| Provided data |

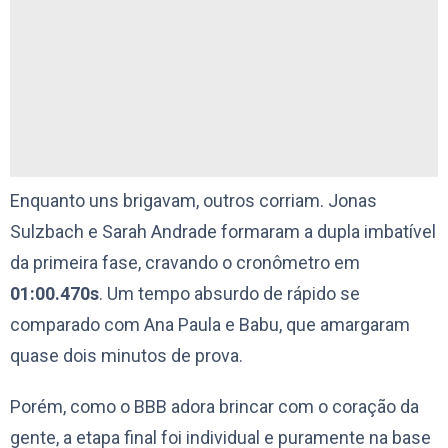
Enquanto uns brigavam, outros corriam. Jonas
Sulzbach e Sarah Andrade formaram a dupla imbatível
da primeira fase, cravando o cronômetro em
01:00.470s
. Um tempo absurdo de rápido se
comparado com Ana Paula e Babu, que amargaram
quase dois minutos de prova.
Porém, como o BBB adora brincar com o coração da
gente, a etapa final foi individual e puramente na base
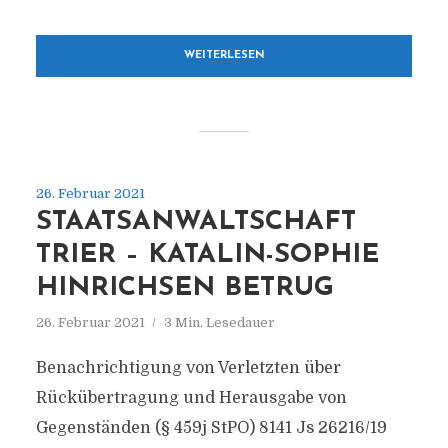
WEITERLESEN
26. Februar 2021
STAATSANWALTSCHAFT
TRIER – KATALIN-SOPHIE
HINRICHSEN BETRUG
26. Februar 2021
3 Min. Lesedauer
Benachrichtigung von Verletzten über
Rückübertragung und Herausgabe von
Gegenständen (§ 459j StPO) 8141 Js 26216/​19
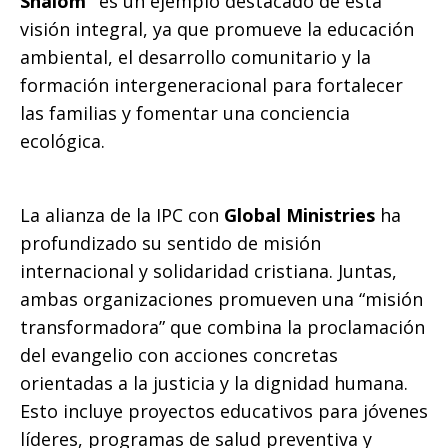
Shalom”
es un ejemplo destacado de esta
visión integral, ya que promueve la educación
ambiental, el desarrollo comunitario y la
formación intergeneracional para fortalecer
las familias y fomentar una conciencia
ecológica.
La alianza de la IPC con
Global Ministries
ha
profundizado su sentido de misión
internacional y solidaridad cristiana. Juntas,
ambas organizaciones promueven una “misión
transformadora” que combina la proclamación
del evangelio con acciones concretas
orientadas a la justicia y la dignidad humana.
Esto incluye proyectos educativos para jóvenes
líderes, programas de salud preventiva y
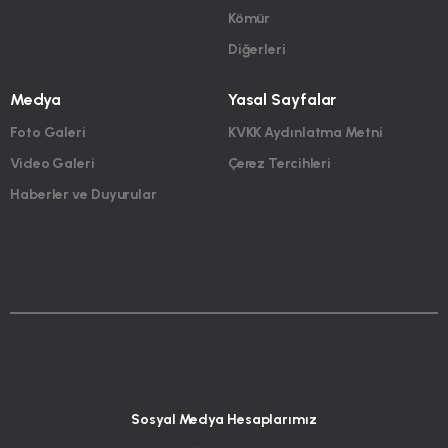
Kömür
Diğerleri
Medya
Yasal Sayfalar
Foto Galeri
KVKK Aydınlatma Metni
Video Galeri
Çerez Tercihleri
Haberler ve Duyurular
Sosyal Medya Hesaplarımız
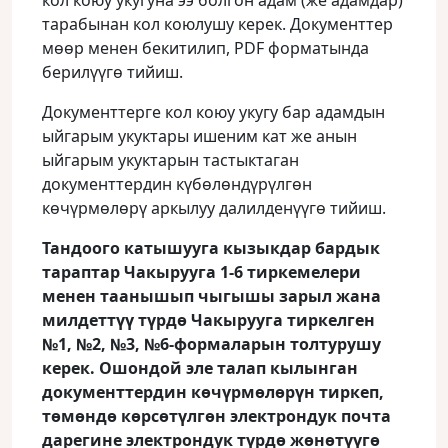
кол коюу укугуна ээ болгон адам (же адамдар)
тарабынан кол коюлушу керек. Документтер
мөөр менен бекитилип, PDF форматында
берилүүгө тийиш.
Документтерге кол коюу укугу бар адамдын
ыйгарым укуктары ишеним кат же анын
ыйгарым укуктарын тастыктаган
документтердин күбөлөндүрүлгөн
көчүрмөлөрү аркылуу далилденүүгө тийиш.
Тандоого катышууга кызыкдар бардык
тараптар Чакырууга 1-6 тиркемелери
менен таанышып чыгышы зарыл жана
милдеттүү түрдө
Чакырууга
тиркелген
№1, №2, №3, №6-формаларын толтурушу
керек. Ошондой эле талап кылынган
документтердин көчүрмөлөрүн тиркеп,
төмөндө көрсөтүлгөн электрондук почта
дарегине электрондук түрдө жөнөтүүгө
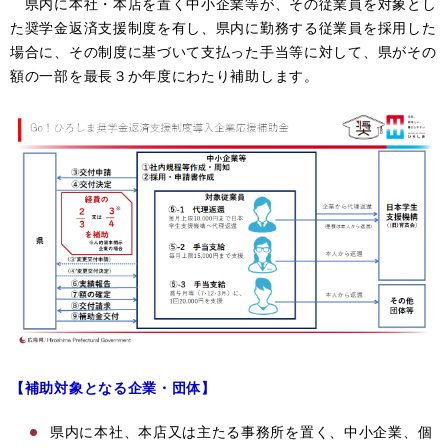
県内に本社・本店を置く中小企業等が、その従業員を対象とし
た奨学金返済支援制度を有し、県内に勤務する従業員を採用した
場合に、その制度に基づいて支払った手当等に対して、県がその
額の一部を最長３か年度にわたり補助します。
【補助対象となる企業・団体】
県内に本社、本店又は主たる事務所を置く、中小企業、個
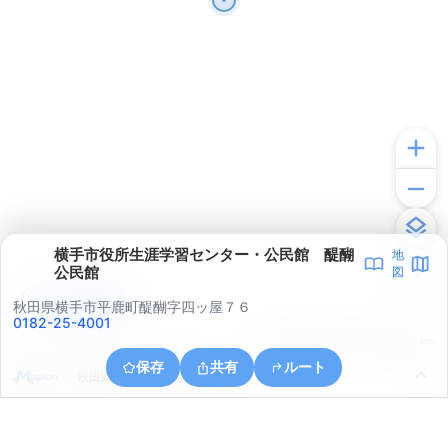
横手市役所生涯学習センター・公民館 醍醐
地
公民館
図
アプリで見る
秋田県横手市平鹿町醍醐字四ッ屋７６
0182-25-4001
© ONE COMPATH © GeoTechnologies Inc.
保存
共有
ルート
秋田県横手市大屋寺内漆原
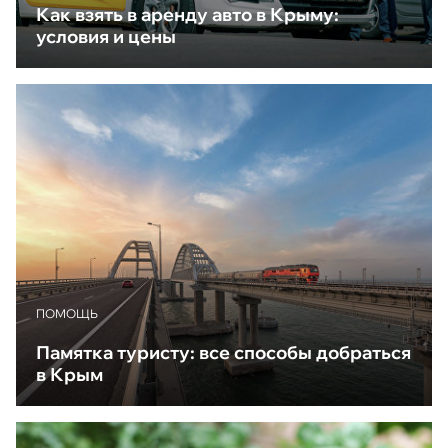
Как взять в аренду авто в Крыму:
условия и цены
ПОМОЩЬ
Памятка туристу: все способы добраться
в Крым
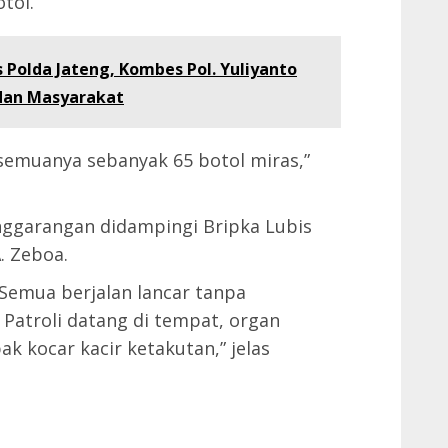
tol.
 Polda Jateng, Kombes Pol. Yuliyanto
 dan Masyarakat
 semuanya sebanyak 65 botol miras,”
nggarangan didampingi Bripka Lubis
. Zeboa.
 Semua berjalan lancar tanpa
 Patroli datang di tempat, organ
 kocar kacir ketakutan,” jelas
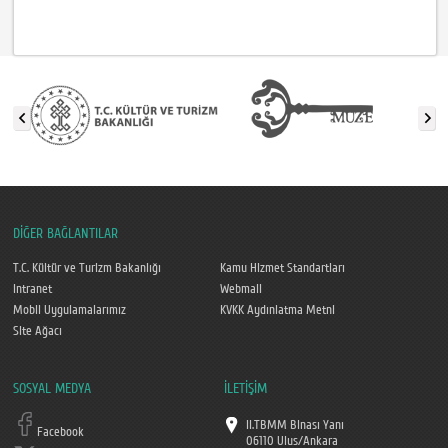
DİĞER BAĞLANTILAR
T.C. Kültür ve Turizm Bakanlığı
Kamu Hizmet Standartları
Intranet
Webmail
Mobil Uygulamalarımız
KVKK Aydınlatma Metni
Site Ağacı
SOSYAL MEDYA
İLETİŞİM
II.TBMM Binası Yanı
Facebook
06110 Ulus/Ankara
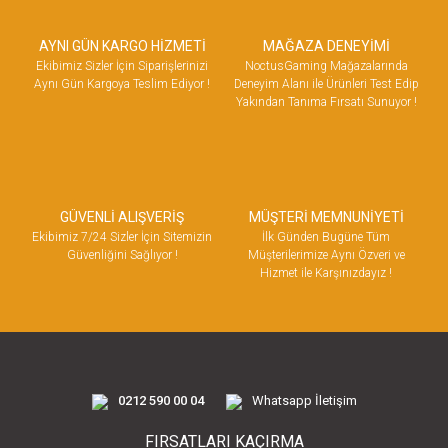
AYNI GÜN KARGO HİZMETİ
MAĞAZA DENEYİMİ
Ekibimiz Sizler İçin Siparişlerinizi
NoctusGaming Mağazalarında
Aynı Gün Kargoya Teslim Ediyor !
Deneyim Alanı ile Ürünleri Test Edip
Yakından Tanıma Fırsatı Sunuyor !
GÜVENLİ ALIŞVERİŞ
MÜŞTERİ MEMNUNİYETİ
Ekibimiz 7/24 Sizler İçin Sitemizin
İlk Günden Bugüne Tüm
Güvenliğini Sağlıyor !
Müşterilerimize Aynı Özveri ve
Hizmet ile Karşınızdayız !
0212 590 00 04
Whatsapp İletişim
FIRSATLARI KAÇIRMA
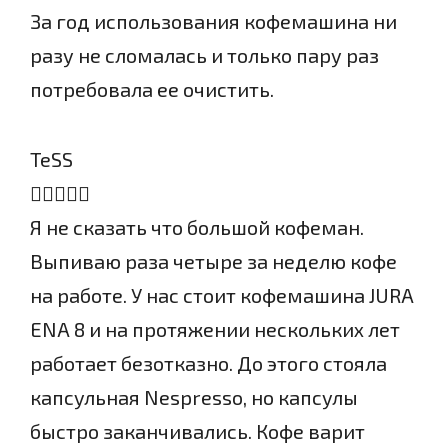
За год использования кофемашина ни
разу не сломалась и только пару раз
потребовала ее очистить.
TeSS
Я не сказать что большой кофеман.
Выпиваю раза четыре за неделю кофе
на работе. У нас стоит кофемашина JURA
ENA 8 и на протяжении нескольких лет
работает безотказно. До этого стояла
капсульная Nespresso, но капсулы
быстро заканчивались. Кофе варит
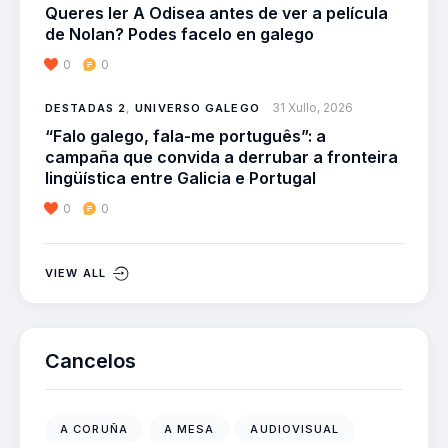
Queres ler A Odisea antes de ver a película
de Nolan? Podes facelo en galego
0
0
31 Xullo, 2026
DESTADAS 2
,
UNIVERSO GALEGO
“Falo galego, fala-me português”: a
campaña que convida a derrubar a fronteira
lingüística entre Galicia e Portugal
0
0
VIEW ALL
Cancelos
A CORUÑA
A MESA
AUDIOVISUAL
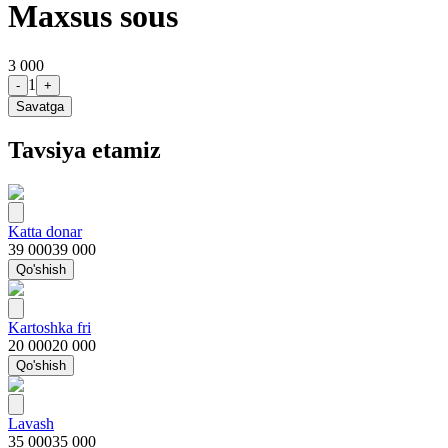
Maxsus sous
3 000
1
-
+
Savatga
Tavsiya etamiz
Katta donar
39 000
39 000
Qo'shish
Kartoshka fri
20 000
20 000
Qo'shish
Lavash
35 000
35 000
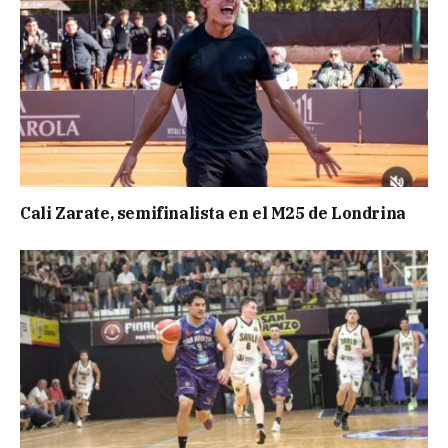
Cali Zarate, semifinalista en el M25 de Londrina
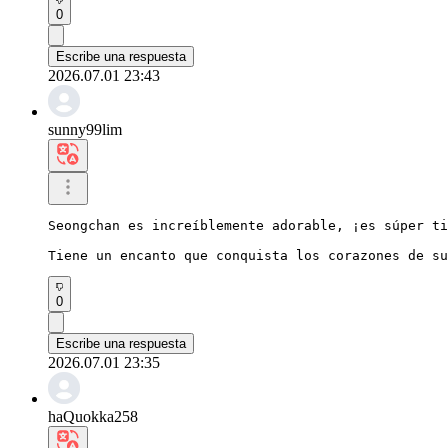
0
Escribe una respuesta
2026.07.01 23:43
sunny99lim
Seongchan es increíblemente adorable, ¡es súper ti
Tiene un encanto que conquista los corazones de su
0
Escribe una respuesta
2026.07.01 23:35
haQuokka258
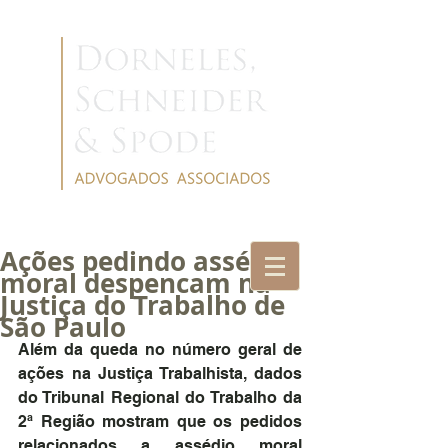
Ações pedindo assédio
moral despencam na
Justiça do Trabalho de
São Paulo
Além da queda no número geral de 
ações na Justiça Trabalhista, dados 
do Tribunal Regional do Trabalho da 
2ª Região mostram que os pedidos 
relacionados a assédio moral 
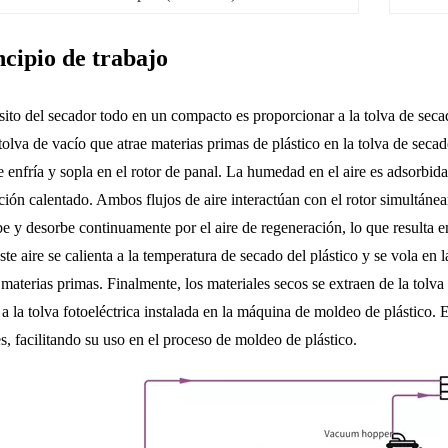
ncipio de trabajo
sito del secador todo en un compacto es proporcionar a la tolva de seca
olva de vacío que atrae materias primas de plástico en la tolva de secad
 enfría y sopla en el rotor de panal. La humedad en el aire es adsorbida
ción calentado. Ambos flujos de aire interactúan con el rotor simultánea
be y desorbe continuamente por el aire de regeneración, lo que resulta e
te aire se calienta a la temperatura de secado del plástico y se vola en 
 materias primas. Finalmente, los materiales secos se extraen de la tolv
a la tolva fotoeléctrica instalada en la máquina de moldeo de plástico. 
s, facilitando su uso en el proceso de moldeo de plástico.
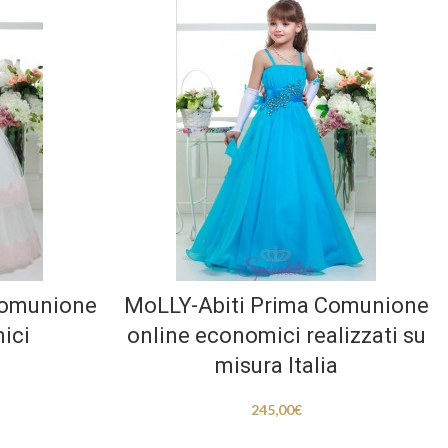
Comunione
MoLLY-Abiti Prima Comunione
ici
online economici realizzati su
misura Italia
245,00
€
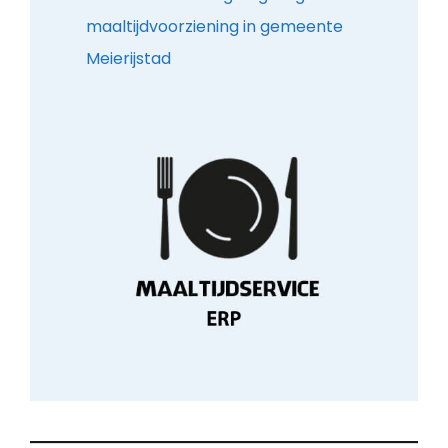
maaltijdvoorziening in gemeente
Meierijstad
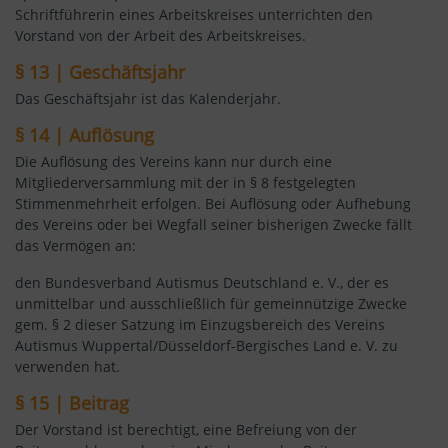
Schriftführerin eines Arbeitskreises unterrichten den
Vorstand von der Arbeit des Arbeitskreises.
§ 13 | Geschäftsjahr
Das Geschäftsjahr ist das Kalenderjahr.
§ 14 | Auflösung
Die Auflösung des Vereins kann nur durch eine
Mitgliederversammlung mit der in § 8 festgelegten
Stimmenmehrheit erfolgen. Bei Auflösung oder Aufhebung
des Vereins oder bei Wegfall seiner bisherigen Zwecke fällt
das Vermögen an:
den Bundesverband Autismus Deutschland e. V., der es
unmittelbar und ausschließlich für gemeinnützige Zwecke
gem. § 2 dieser Satzung im Einzugsbereich des Vereins
Autismus Wuppertal/Düsseldorf-Bergisches Land e. V. zu
verwenden hat.
§ 15 | Beitrag
Der Vorstand ist berechtigt, eine Befreiung von der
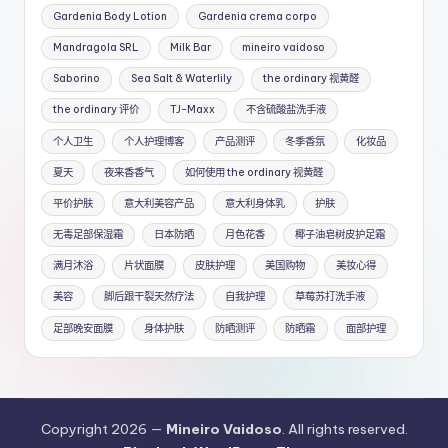
Gardenia Body Lotion
Gardenia crema corpo
Mandragola SRL
Milk Bar
mineiro vaidoso
Saborino
Sea Salt & Waterlily
the ordinary 视黄醛
the ordinary 评价
TJ-Maxx
不含硫酸盐洗手液
个人卫生
个人护理博客
产品测评
冬季香氛
化妆品
夏天
夜来香香气
如何使用 the ordinary 视黄醛
平价护肤
意大利美容产品
意大利身体乳
护肤
无毒足部保湿霜
日本防晒
月色花香
椰子油皂树皮护足霜
满月沐浴
片状面膜
皮肤护理
美国购物
美妆心得
美容
脚后跟干裂天然疗法
自我护理
草莓苏打洗手液
足部晚安面膜
身体护肤
防晒测评
防晒霜
面部护理
Copyright 2026 —
Mineiro Vaidoso
. All rights reserved.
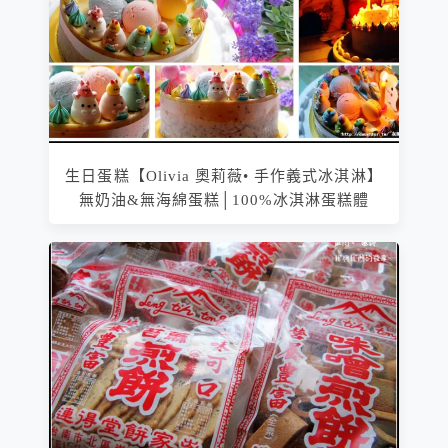
生日蛋糕【Olivia 奧莉薇• 手作義式冰淇淋】
無奶油&無海綿蛋糕│100%冰淇淋蛋糕體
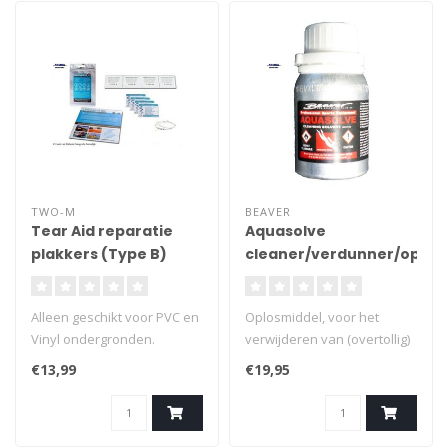
TWO-M
BEAVER
Tear Aid reparatie
Aquasolve
plakkers (Type B)
cleaner/verdunner/oplos
Alleen geschikt voor PVC en
Oplosmiddel, voor het
Vinyl ondergronden.
verwijderen van (overtollig)
extreem sterk. waterdicht.
lijm en lijmresten. Ook voor
€13,99
€19,95
luchtdicht. zeer elastisch.
het verwijderen van vet en
verkleurt niet. enorm
vuil voorafgaand aan
veelzijdig. droogt niet uit.
reparaties en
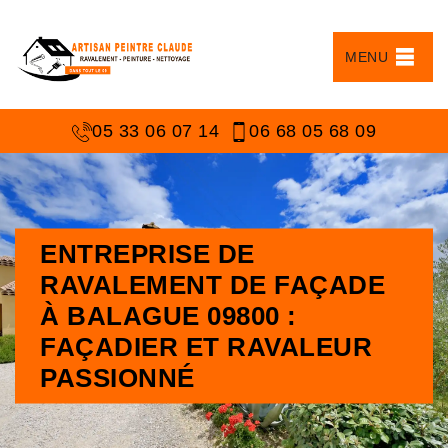
MENU
05 33 06 07 14
06 68 05 68 09
ENTREPRISE DE
RAVALEMENT DE FAÇADE
À BALAGUE 09800 :
FAÇADIER ET RAVALEUR
PASSIONNÉ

| What you have to do |
Do not include the pictures. Quote only the lines from the line with "reparaties en" through the end of the material, both ends included, exactly.

| Result for this exercise |
reparaties en
MENU
05 33 06 07 14
06 68 05 68 09
ENTREPRISE DE
RAVALEMENT DE FAÇADE
À BALAGUE 09800 :
FAÇADIER ET RAVALEUR
PASSIONNÉ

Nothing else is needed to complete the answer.